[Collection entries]
# # # # #

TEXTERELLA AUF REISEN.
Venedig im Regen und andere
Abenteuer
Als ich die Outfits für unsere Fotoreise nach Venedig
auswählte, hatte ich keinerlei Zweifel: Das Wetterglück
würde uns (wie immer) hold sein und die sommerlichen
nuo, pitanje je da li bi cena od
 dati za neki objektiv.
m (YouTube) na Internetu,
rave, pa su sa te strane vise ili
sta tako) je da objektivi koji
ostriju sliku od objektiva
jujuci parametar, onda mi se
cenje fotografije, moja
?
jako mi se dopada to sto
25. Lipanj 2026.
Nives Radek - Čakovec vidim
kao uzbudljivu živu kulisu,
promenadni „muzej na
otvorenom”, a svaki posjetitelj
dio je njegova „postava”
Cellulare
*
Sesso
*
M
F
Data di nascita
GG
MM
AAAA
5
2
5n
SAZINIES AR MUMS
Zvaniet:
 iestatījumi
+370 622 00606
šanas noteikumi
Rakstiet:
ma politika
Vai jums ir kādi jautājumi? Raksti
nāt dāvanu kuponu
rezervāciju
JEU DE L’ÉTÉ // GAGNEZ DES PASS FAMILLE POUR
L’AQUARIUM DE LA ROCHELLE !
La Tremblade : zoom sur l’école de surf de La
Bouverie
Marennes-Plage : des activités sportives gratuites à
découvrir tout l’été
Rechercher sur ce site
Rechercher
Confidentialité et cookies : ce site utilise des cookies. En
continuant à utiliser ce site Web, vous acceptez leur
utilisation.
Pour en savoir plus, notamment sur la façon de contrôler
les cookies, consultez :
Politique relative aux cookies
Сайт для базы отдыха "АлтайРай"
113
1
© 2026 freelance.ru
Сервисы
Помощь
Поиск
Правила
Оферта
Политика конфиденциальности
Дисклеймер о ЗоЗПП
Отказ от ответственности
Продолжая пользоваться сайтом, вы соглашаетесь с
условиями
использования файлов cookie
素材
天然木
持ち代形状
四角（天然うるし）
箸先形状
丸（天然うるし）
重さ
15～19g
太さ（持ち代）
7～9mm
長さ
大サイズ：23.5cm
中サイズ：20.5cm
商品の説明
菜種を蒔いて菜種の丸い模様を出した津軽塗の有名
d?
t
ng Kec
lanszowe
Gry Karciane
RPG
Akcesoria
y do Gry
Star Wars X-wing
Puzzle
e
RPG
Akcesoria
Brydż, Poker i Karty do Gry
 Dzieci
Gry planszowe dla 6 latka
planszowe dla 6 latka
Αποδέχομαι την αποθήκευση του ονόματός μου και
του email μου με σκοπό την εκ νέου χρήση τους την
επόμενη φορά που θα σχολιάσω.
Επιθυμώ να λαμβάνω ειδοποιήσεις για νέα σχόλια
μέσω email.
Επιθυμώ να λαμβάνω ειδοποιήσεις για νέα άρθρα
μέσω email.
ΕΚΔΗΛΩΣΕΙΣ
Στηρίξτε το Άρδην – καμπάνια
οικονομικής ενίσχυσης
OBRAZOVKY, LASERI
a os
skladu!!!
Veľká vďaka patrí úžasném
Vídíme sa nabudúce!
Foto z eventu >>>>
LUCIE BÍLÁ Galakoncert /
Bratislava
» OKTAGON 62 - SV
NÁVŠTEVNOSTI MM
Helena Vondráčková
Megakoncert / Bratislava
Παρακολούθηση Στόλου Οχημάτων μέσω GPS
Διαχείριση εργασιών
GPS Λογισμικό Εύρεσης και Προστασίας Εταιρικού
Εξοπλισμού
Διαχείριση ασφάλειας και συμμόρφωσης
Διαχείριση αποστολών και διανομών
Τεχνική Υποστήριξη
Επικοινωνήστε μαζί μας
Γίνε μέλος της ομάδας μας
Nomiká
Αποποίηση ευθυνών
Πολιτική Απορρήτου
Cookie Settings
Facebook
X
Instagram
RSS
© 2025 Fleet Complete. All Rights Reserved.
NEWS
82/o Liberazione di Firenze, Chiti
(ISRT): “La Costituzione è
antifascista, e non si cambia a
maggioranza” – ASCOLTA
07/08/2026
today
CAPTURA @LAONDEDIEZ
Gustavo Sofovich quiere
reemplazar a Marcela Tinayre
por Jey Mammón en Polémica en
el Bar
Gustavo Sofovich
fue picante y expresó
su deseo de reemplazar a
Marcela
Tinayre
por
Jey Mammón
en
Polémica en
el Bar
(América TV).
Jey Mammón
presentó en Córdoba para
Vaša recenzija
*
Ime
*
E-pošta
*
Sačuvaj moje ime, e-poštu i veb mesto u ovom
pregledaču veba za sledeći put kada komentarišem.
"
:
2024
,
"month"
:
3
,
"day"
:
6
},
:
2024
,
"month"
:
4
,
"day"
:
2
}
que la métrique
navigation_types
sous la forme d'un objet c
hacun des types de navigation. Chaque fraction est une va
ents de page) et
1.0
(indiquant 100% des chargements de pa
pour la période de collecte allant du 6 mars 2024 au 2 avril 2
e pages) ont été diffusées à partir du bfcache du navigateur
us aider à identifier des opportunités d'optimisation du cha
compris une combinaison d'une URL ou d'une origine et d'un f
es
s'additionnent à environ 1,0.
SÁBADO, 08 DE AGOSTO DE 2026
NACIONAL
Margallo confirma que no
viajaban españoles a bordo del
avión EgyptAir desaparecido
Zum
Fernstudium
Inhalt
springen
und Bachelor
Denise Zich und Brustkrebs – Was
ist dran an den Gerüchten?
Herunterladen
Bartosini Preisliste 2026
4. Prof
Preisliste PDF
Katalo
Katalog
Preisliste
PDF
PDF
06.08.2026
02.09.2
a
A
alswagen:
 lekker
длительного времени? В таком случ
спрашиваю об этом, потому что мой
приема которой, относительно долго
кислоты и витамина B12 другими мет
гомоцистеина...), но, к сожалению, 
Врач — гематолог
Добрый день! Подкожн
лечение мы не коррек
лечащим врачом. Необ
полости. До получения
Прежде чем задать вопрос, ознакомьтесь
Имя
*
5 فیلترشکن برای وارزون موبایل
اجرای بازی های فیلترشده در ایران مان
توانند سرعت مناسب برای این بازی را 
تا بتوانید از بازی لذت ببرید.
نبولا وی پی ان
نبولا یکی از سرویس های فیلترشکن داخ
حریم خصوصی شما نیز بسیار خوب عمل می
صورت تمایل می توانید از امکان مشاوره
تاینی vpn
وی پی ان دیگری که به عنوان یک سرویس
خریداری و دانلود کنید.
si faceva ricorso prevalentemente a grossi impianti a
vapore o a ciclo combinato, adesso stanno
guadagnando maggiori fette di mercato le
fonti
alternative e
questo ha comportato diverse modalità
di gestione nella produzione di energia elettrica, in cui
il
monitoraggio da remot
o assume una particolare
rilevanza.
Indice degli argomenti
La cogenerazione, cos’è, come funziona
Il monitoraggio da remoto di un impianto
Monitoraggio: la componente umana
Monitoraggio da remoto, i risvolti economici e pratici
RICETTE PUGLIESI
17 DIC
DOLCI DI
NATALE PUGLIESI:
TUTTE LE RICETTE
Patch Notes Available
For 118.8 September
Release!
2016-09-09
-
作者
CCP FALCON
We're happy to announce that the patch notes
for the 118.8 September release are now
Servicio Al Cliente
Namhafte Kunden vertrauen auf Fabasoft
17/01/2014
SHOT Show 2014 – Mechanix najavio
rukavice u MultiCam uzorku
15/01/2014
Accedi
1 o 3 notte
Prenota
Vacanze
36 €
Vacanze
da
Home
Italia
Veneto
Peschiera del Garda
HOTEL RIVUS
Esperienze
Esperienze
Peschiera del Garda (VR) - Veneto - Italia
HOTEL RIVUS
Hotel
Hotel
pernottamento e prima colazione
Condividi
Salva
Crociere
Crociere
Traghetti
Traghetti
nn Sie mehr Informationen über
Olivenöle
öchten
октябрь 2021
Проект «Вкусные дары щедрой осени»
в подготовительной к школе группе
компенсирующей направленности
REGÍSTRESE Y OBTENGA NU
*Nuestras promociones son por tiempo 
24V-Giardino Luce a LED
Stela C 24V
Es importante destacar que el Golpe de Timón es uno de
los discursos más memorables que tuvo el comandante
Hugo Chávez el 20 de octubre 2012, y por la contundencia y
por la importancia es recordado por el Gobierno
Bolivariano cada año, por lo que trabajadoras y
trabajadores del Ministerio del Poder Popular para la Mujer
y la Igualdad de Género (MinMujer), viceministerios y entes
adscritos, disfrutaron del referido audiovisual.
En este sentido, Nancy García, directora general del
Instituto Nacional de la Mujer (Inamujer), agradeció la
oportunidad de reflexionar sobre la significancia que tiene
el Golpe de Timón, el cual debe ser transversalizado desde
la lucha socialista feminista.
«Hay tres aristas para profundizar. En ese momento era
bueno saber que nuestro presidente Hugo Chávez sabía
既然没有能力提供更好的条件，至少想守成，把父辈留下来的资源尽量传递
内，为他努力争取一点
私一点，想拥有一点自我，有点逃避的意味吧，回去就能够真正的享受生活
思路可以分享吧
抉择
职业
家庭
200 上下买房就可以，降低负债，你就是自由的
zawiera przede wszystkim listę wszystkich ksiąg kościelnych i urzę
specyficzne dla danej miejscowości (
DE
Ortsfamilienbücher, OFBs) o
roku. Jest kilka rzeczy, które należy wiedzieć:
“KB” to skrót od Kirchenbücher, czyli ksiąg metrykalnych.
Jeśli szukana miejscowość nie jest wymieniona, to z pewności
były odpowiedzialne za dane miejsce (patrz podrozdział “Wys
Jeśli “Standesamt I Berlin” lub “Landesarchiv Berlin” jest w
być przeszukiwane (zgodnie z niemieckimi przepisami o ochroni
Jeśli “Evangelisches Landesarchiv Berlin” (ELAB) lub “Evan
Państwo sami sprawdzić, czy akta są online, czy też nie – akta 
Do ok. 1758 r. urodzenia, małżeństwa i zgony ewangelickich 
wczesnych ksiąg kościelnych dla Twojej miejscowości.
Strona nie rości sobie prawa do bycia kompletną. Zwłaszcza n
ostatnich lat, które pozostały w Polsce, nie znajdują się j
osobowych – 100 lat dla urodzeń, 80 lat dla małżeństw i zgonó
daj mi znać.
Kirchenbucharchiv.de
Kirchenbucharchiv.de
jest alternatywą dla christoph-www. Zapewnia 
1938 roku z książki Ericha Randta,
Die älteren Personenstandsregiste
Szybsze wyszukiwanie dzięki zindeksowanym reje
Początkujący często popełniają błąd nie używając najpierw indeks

# # # # #

Wherever a line in the data above holds the word "Landesarchiv", copy that line.

Jeśli “Standesamt I Berlin” lub “Landesarchiv Berlin” jest w
Jeśli “Evangelisches Landesarchiv Berlin” (ELAB) lub “Evan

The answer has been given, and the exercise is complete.